For persona engineering, you don’t need so much the “hard” ops skills that many are current seeking. You need somebodywho straddles the border between software vs. culture, who sensitive and skilled with psychology and emotion. Even someone seasoned by a literary sensibility.

Steve Jobs, of my former employer Apple, once said: “It’s in Apple’s DNA that technology alone is not enough — it’s technology married with liberal arts, married with the humanities, that yields us the results that make our heart sing.” That is the skill you will need. Of course, he was talking then about things like typography and font design, and I’m talking now about psychology, conversation, socially realistic incorporation of knowledge sources — but it’s basically the same point.

Speaking of deep, how deep is the human hunger for connection with a seemingly human mind, heart, and soul (I’ll skip the body part — sexbots — for now) ? It’s deep! Consider this news story: Cambodia’s Chinese scam gangs are forcing desperate young Asians into crime — and the pandemic only made things worse There’s an industrial scale scam operation happening in Asia. And the victims are not only the scam targets, there are also hundreds of thousands of slaves being abused, chained and tortured to do the outreach work. This is called ‘pig butchering’ (杀猪盘) Basically they contact someone with an innocent-sounding wrong number like “Are you Linda from the pet store?” and it goes from there til the pig’s life savings are drained into a fake crypto site, never to be seen again. And the victims are often educated people. But they fall for it due to their hunger for human connection.

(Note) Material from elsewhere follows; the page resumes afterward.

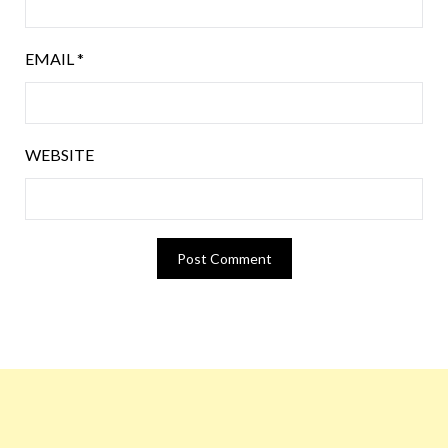
EMAIL
*
WEBSITE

Now, nobody should ever engage in crime of any kind. But just as a sci-fi though exercise, imagine what will eventually happen here: those gangsters will at some point wake up to the fact that they don’t need to maintain populations of tens of thousands of slaves. 80% or more of the basic contact and hooking work here could be done by existing technology, if artfully deployed. The tech that underlies movie fictions such as ‘Her’, ‘Ex Machina’ and ‘The Artifice Girl’ already exists. Should it be used in this way? To replace hundreds of thousands of slave scam call center workers? You tell me, I dunno. I guess the gangsters would go back to using slaves for sex work and organ transplants, for all I know. I’m simply point out how deep this human hunger really is. And saying that the skill set to engineer that will in the long run outpace the currently hot pure engineering skills sets of AI/ML/LLM-ops.

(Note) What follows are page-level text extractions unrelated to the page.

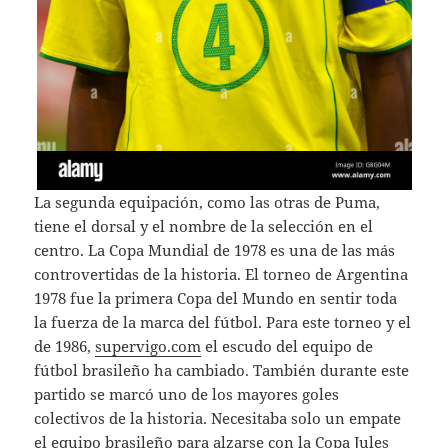
La segunda equipación, como las otras de Puma,
tiene el dorsal y el nombre de la selección en el
centro. La Copa Mundial de 1978 es una de las más
controvertidas de la historia. El torneo de Argentina
1978 fue la primera Copa del Mundo en sentir toda
la fuerza de la marca del fútbol. Para este torneo y el
de 1986,
supervigo.com
el escudo del equipo de
fútbol brasileño ha cambiado. También durante este
partido se marcó uno de los mayores goles
colectivos de la historia. Necesitaba solo un empate
el equipo brasileño para alzarse con la Copa Jules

Somebody recently wrote about the current AI craze: Remember that if you can build it in an afternoon, so can everybody else.” This quote very much applies to what‘s been done so far in persona building via straightforward prompt engineering. That water will get way deeper way quicker than you may imagine. The tech to do things like the persona building in movies such as “Her”, “Ex Machina” and “The Artifice Girl” is here but many (legitimate!) firms won’t realize that only a Jobs-like long vision will make it real for any particular horse (company) in the race.